Pearl Meyer’s Comment Letter to the Securities and Exchange Commission

Official feedback and suggestions on potential executive compensation disclosure changes based on the experiences of our consultants and clients.

Vanessa Countryman
Secretary
United States Securities and Exchange Commission
100 F Street, N.E. Washington, D.C. 20549-1090

Re: Executive Compensation Roundtable – File 4-855

Thank you for the opportunity to submit comments regarding the current executive compensation disclosure guidance to the Commission. Below we provide high level commentary from the lens of executive compensation consultants implementing and assessing the usefulness of the rules and various amendments over the past two decades. In this letter, we focus on some specific areas where we believe the rules should be re-examined and potentially revised. We appreciate the opportunity to contribute to this important project and hope our comments assist the Commission in its efforts to strike an appropriate balance—ensuring investors receive material, meaningful, and accessible information, while also taking into account the practical compliance challenges faced by many of our clients.

General Commentary

As a general matter, we commend the Commission for the redesign of executive compensation rules nearly two decades ago. Information that can now be gleaned from the required narratives and tables are extremely helpful and useful to compensation committees and investors alike. The Commission appropriately recognized that all companies are unique, and a one size fits all scheme would not be meaningful. We believe the relatively unstructured format of the Compensation Discussion and Analysis (CD&A), along with most of the accompanying narratives to the required tables, enables issuers to tailor their messaging and highlight their philosophies, processes and decision-making approach, while still meeting compliance requirements.

A suggested enhancement may include a requirement to include a dedicated section at the beginning of the CD&A summarizing the prior year’s key pay decisions and the rationale behind them. While many companies now provide an executive summary, critical information—such as sign-on awards, one-time grants, or significant changes to pay structure—often remains scattered throughout the document or relegated to the back of the CD&A, particularly when previously disclosed in an 8-K. A required clear, concise recap of the most recent year’s compensation actions, presented up front, would promote greater transparency and help investors better understand the context and reasoning behind those decisions.

Reduced Prescriptiveness for Pay Versus Performance Requirements

Section 953(a) of the Dodd-Frank Act directed the SEC to adopt rules requiring companies to disclose a clear description of compensation required under Item 402 of Regulation S-K, including how that compensation relates to financial performance—specifically taking into account changes in stock value, dividends, and distributions. This was implemented through the Pay vs. Performance (PVP) disclosure under Item 402(v), which took effect for proxy statements starting in 2022. Congress did not prescribe the exact rule adopted by the Commission and we believe that the Commission could have taken the position that disclosure required under Section 953(a) was already available in existing compensation tables. Instead, an incredibly detailed and lengthy rule was released. 
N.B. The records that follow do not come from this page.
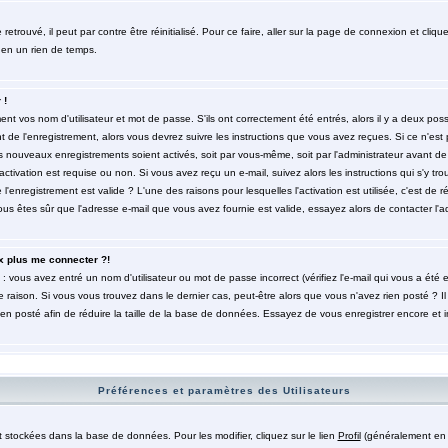
trouvé, il peut par contre être réinitialisé. Pour ce faire, aller sur la page de connexion et cliqu
 en un rien de temps.
 !
t vos nom d'utilisateur et mot de passe. S'ils ont correctement été entrés, alors il y a deux poss
de l'enregistrement, alors vous devrez suivre les instructions que vous avez reçues. Si ce n'est 
es nouveaux enregistrements soient activés, soit par vous-même, soit par l'administrateur avant 
ctivation est requise ou non. Si vous avez reçu un e-mail, suivez alors les instructions qui s'y tro
l'enregistrement est valide ? L'une des raisons pour lesquelles l'activation est utilisée, c'est de r
 êtes sûr que l'adresse e-mail que vous avez fournie est valide, essayez alors de contacter l'ad
x plus me connecter ?!
: vous avez entré un nom d'utilisateur ou mot de passe incorrect (vérifiez l'e-mail qui vous a été
 raison. Si vous vous trouvez dans le dernier cas, peut-être alors que vous n'avez rien posté ? Il
ien posté afin de réduire la taille de la base de données. Essayez de vous enregistrer encore et 
Préférences et paramètres des Utilisateurs
t stockées dans la base de données. Pour les modifier, cliquez sur le lien
Profil
(généralement en h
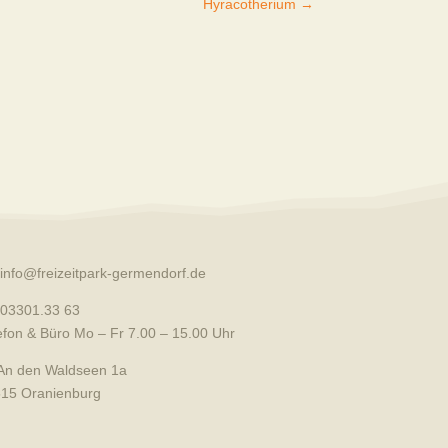
Hyracotherium
→
info@freizeitpark-germendorf.de
03301.33 63
efon & Büro Mo – Fr 7.00 – 15.00 Uhr
An den Waldseen 1a
15 Oranienburg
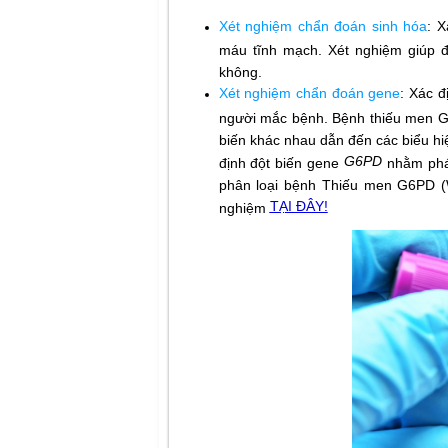
Xét nghiệm chẩn đoán sinh hóa
: 
máu tĩnh mạch. Xét nghiệm giúp đ
không.
Xét nghiệm chẩn đoán gene
: Xác đ
người mắc bệnh. Bệnh thiếu men G
biến khác nhau dẫn đến các biểu h
G6PD
định đột biến gene
nhằm phát
phân loại bệnh Thiếu men G6PD (
TẠI ĐÂY!
nghiệm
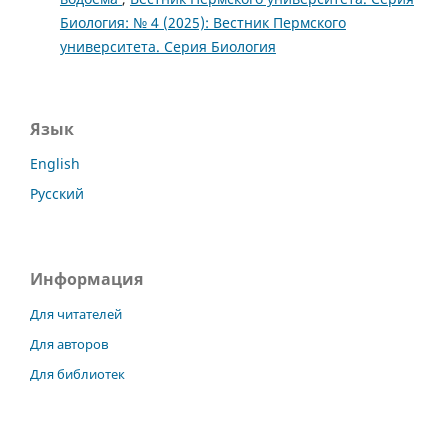
Биология: № 4 (2025): Вестник Пермского
университета. Серия Биология
Язык
English
Русский
Информация
Для читателей
Для авторов
Для библиотек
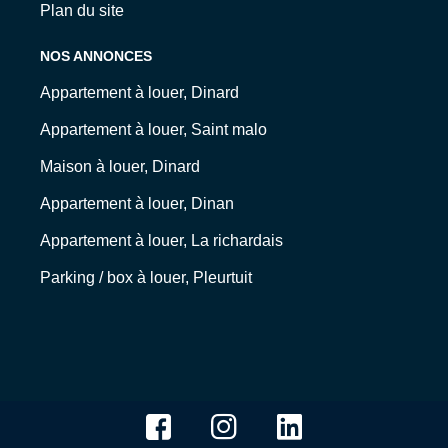
Plan du site
NOS ANNONCES
Appartement à louer, Dinard
Appartement à louer, Saint malo
Maison à louer, Dinard
Appartement à louer, Dinan
Appartement à louer, La richardais
Parking / box à louer, Pleurtuit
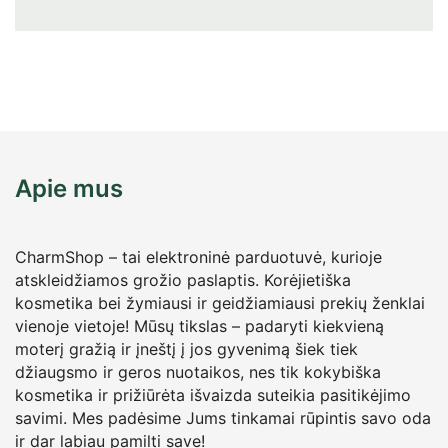
Apie mus
CharmShop – tai elektroninė parduotuvė, kurioje
atskleidžiamos grožio paslaptis. Korėjietiška
kosmetika bei žymiausi ir geidžiamiausi prekių ženklai
vienoje vietoje! Mūsų tikslas – padaryti kiekvieną
moterį gražią ir įneštį į jos gyvenimą šiek tiek
džiaugsmo ir geros nuotaikos, nes tik kokybiška
kosmetika ir prižiūrėta išvaizda suteikia pasitikėjimo
savimi. Mes padėsime Jums tinkamai rūpintis savo oda
ir dar labiau pamilti save!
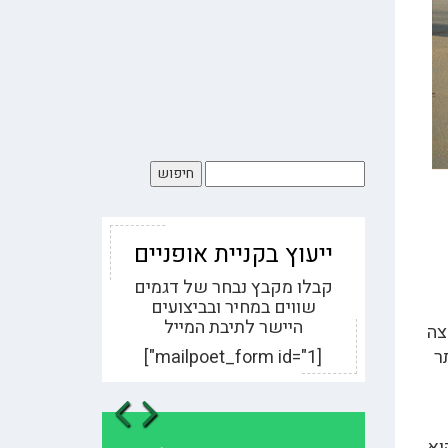
ייעוץ בקניית אופניים
קבלו מקבץ נבחר של דגמים
שווים במחיר ובביצועים
היישר לתיבת המייל
צה
ר
[mailpoet_form id="1"]
evious
Next
ץ מבחינה מסחרית היה הטרקר (באנגלית Trekker) והוא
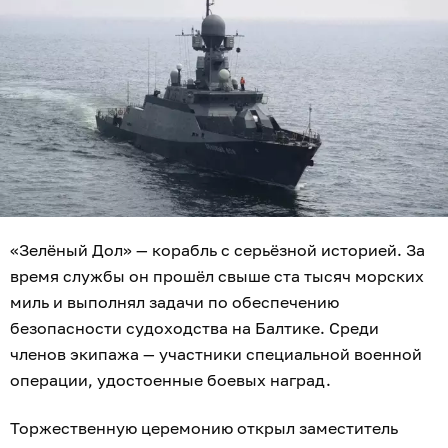
«Зелёный Дол» — корабль с серьёзной историей. За
время службы он прошёл свыше ста тысяч морских
миль и выполнял задачи по обеспечению
безопасности судоходства на Балтике. Среди
членов экипажа — участники специальной военной
операции, удостоенные боевых наград.
Торжественную церемонию открыл заместитель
As practitioners, we have observed that in the brief period that PVP disclosure has been required, it has become one of the more time-consuming and resource-intensive portions of proxy statements to prepare. It has yielded inequitable burdens on some companies more than others. For example, it has resulted in unfairly penalizing the optics of those companies that have longer equity vesting periods — a practice generally recognized as promoting good governance. It is more burdensome to those companies that have monthly vesting periods than those that have the more typical annual vesting cycles. It poses competitive harm concerns to those companies that are now required to provide more specific disclosure about in-cycle performance awards.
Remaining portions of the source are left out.